There is, however, this exception to the rule: that the court may not properly say to the jury that negligence has been established as a matter of law. If the conduct of the party charged with negligence, or whose duty it is to use due care, 'is so clearly and palpably negligent that all reasonable minds would so pronounce it without hesitation or dissent,' then the court may so pronounce it by instructions to the jury.” While it is doubtless true that all reasonable minds will agree that to attempt to cross a railroad track in front of an approaching train, the gates being down, is ordinarily an act of gross negligence, yet we apprehend that the attempt might be made under circumstances where it would not necessarily be neg. ligence. The distance of the approaching train from the crossing and the speed at which it is moving would certainly be very material facts in determining the question of due care. It cannot be said that every person who attempts to cross a railroad track upon a street in front of an approaching train when the gates are down is guilty of negligence per se; and while, as we have said, it is generally an act of imprudence, yet if it is done under such circumstances as show that ordinary care is being exercised, a right of recovery for negligence on the part of those in charge of the engine is not barred.

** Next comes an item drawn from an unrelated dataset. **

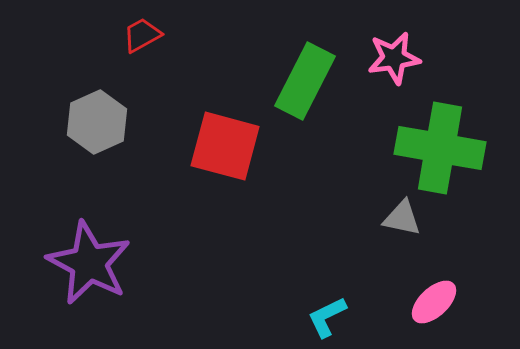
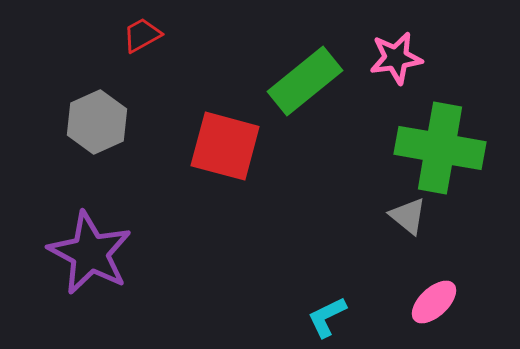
pink star: moved 2 px right
green rectangle: rotated 24 degrees clockwise
gray triangle: moved 6 px right, 2 px up; rotated 27 degrees clockwise
purple star: moved 1 px right, 10 px up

We think it was not error to refuse the instruction as asked, and the modification of it was not improper. The court could not, under all the facts proved, be required in this way to take the question of negligence from the jury.

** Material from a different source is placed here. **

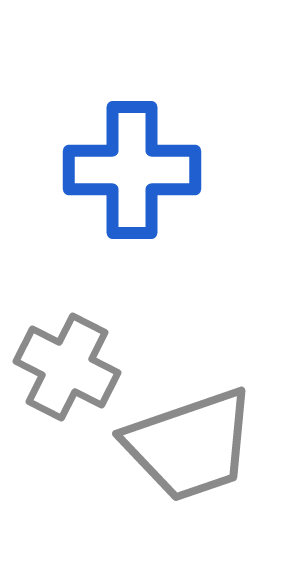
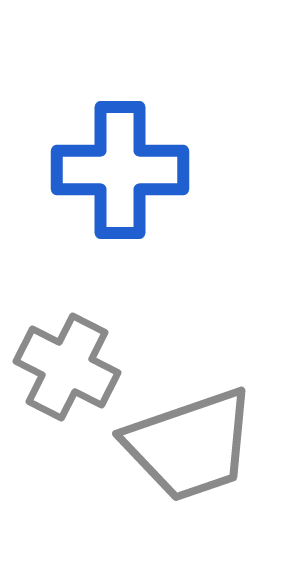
blue cross: moved 12 px left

It is next insisted that the court erred in refusing to instruct the jury to return a verdict for nominal damages, only, in case they found the defendant guilty. As we have already said, the question as to whether the damages awarded by the jury, under all the facts proved, are excessive, is one peculiarly within the province of the Appellate Court to determine. We cannot say, as a matter of law, that plaintiff was not entitled to recover substantial damages. Whether he was or not can only be determined by reviewing the evidence and determining its weight as establishing or failing to establish the facts which go to the question of damages. The court did instruct the jury, on behalf of the plaintiff, that if, from the evidence, under the instructions of the court as to the law, they found the defendant guilty, they should assess the plaintiff's damages at such a sum as they deemed fair and just compensation with reference only to the pecuniary injuries, if any, resulting from the death of the deceased to her next of kin, not exceeding the sum of $5000. That instruction, as we understand it, announced the correct rule as to the measure of damages, and properly left the jury to find the facts from the evidence. Conceding the relationship between the deceased and her children was such as no pecuniary interest in her life would be presumed, they being adults, yet there is certainly some evidence tending to prove that the children derived a benefit from her life.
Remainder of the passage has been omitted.